Speaking of the Italians, they sure didn’t show the world very much before they were sent home, did they? With that boot-shaped nation’s contributions to the game during the past 100 years, you’dda thunk they’d’ve done better to honor the memory of all of our Italian faves … y’know, DiMaggio and Campanella and Incaviglia and Graffanino and Giovanola and Simontacchi and Amalfitano and Altobelli and Kluszewski and Boccabella and Cannizzarro and Frascatore and Poncharello and Fonzarelli and … forget Lasorda, OK?
Actually … the names of Giovanola and Simontacchi were tossed in there merely because some of us ssaw them play in high school …
And, Kluszewski?
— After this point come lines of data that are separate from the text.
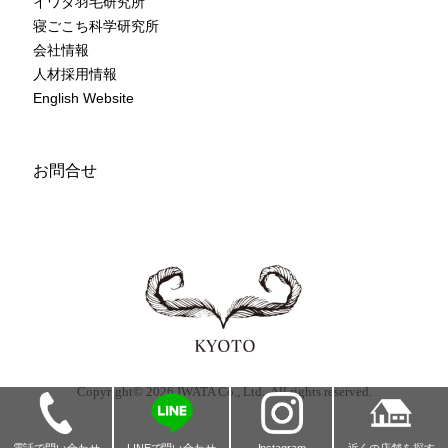
イワタ羽毛研究所
寝ごこち科学研究所
会社情報
人材採用情報
English Website
お問合せ
Copyright© 2026 IWATA Co., Ltd.. All rights reserved.
Instagram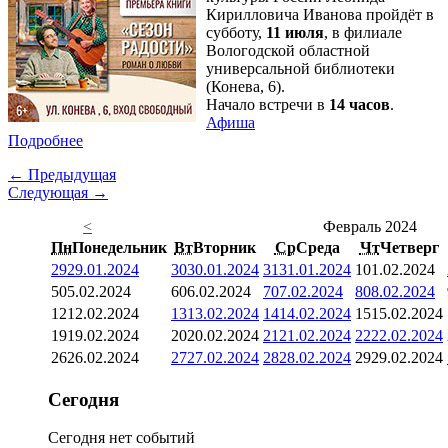
Кирилловича Иванова пройдёт в
субботу,
11 июля
, в филиале
Вологодской областной
универсальной библиотеки
(Конева, 6).
Начало встречи в
14 часов
.
Афиша
Подробнее
← Предыдущая
Следующая →
<
Февраль 2024
Пн
Понедельник
Вт
Вторник
Ср
Среда
Чт
Четверг
29
29.01.2024
30
30.01.2024
31
31.01.2024
1
01.02.2024
5
05.02.2024
6
06.02.2024
7
07.02.2024
8
08.02.2024
12
12.02.2024
13
13.02.2024
14
14.02.2024
15
15.02.2024
19
19.02.2024
20
20.02.2024
21
21.02.2024
22
22.02.2024
26
26.02.2024
27
27.02.2024
28
28.02.2024
29
29.02.2024
Сегодня
Сегодня нет событий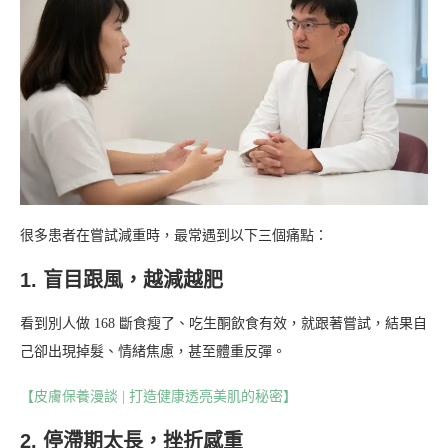
很多患者在嘗試減重時，最常遇到以下三個痛點：
1. 盲目跟風，越減越肥
看到別人做 168 斷食瘦了、吃生酮飲食有效，就跟著嘗試，結果自
己卻出現掉髮、情緒焦慮，甚至體重反彈。
【皮膚保養漫談 | 打造健康透亮美肌的秘密】
2. 停滯期太長，挫折感重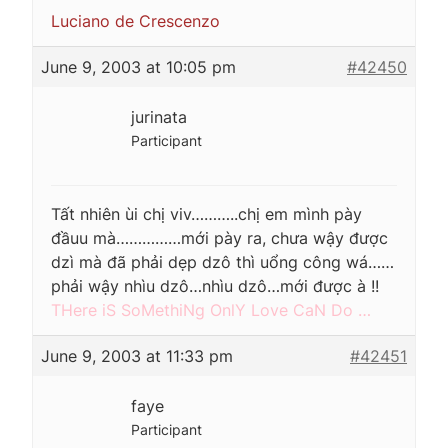
Luciano de Crescenzo
June 9, 2003 at 10:05 pm
#42450
jurinata
Participant
Tất nhiên ùi chị viv………..chị em mình pày
đầuu mà……………mới pày ra, chưa wậy được
dzì mà đã phải dẹp dzô thì uổng công wá……
phải wậy nhìu dzô…nhìu dzô…mới được à !!
THere iS SoMethiNg OnlY Love CaN Do …
June 9, 2003 at 11:33 pm
#42451
faye
Participant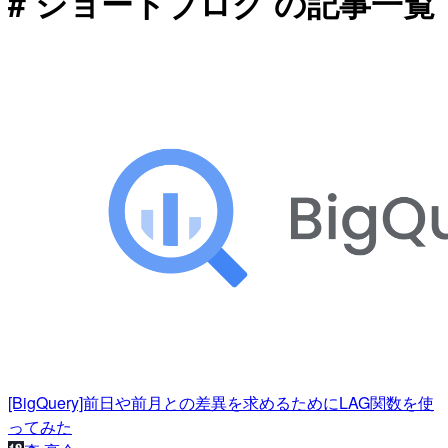
# ショートブログ の記事一覧
[BigQuery]前日や前月との差異を求めるためにLAG関数を使
ってみた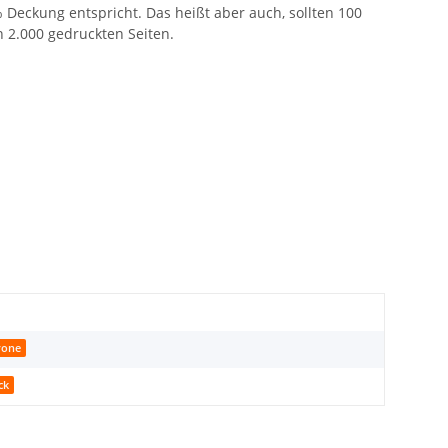
5% Deckung entspricht. Das heißt aber auch, sollten 100
n 2.000 gedruckten Seiten.
rone
ck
Well, ya’ve gotta toss Klu’s name out there every chance ya get …
And, it is true ... Poncharello is actually “Ponch” from “ChiPs” and Fonzarelli is actually “Fonzie” from “Happy Days” (which brings back some hurtful memories -- whether you're Italian or not -- when you consider how, on ‘70s TV it was okay to have a Latino actor portraying an Italian character or why it wasn’t a big deal to have a Jewish actor portraying an Italian character … at least w/ SNL back then, it was Don Novello, and not Esther Rolle, portraying Father Guido Sarducci. Was Hollywood given carte blanche to portray Italians in stereotypical fashion?)
More to the point: Everybody's wondering if manager Sadahru Oh will cross up the mainlanders and send Shunsuke Watanabe out on the mound for today’s tussle. Watanabe was 15-4 with a 2.17 ERA for the Chibe Lotte Marines last year.
All most of us know from watching Japan in that first round is:
A) Watanabe has THE most exaggerated submarine-style pitching delivery you’ll ever see (his knuckles almost scrape the dirt during his delivery)
B) The Chibe Lotte Marines colour scheme was once black with pink trim, but we haven't seen an updated version of their uniform lately
C) Third baseman Akinori Iwamura has highlights in his hair which are stylish and non-offensive
D) First baseman Michihiro Ogasawara has one of the best Japanese goat-tees ever
Looks as though we’re in for one helluva ballgame.
The nightcap, though … that’s gonna rock.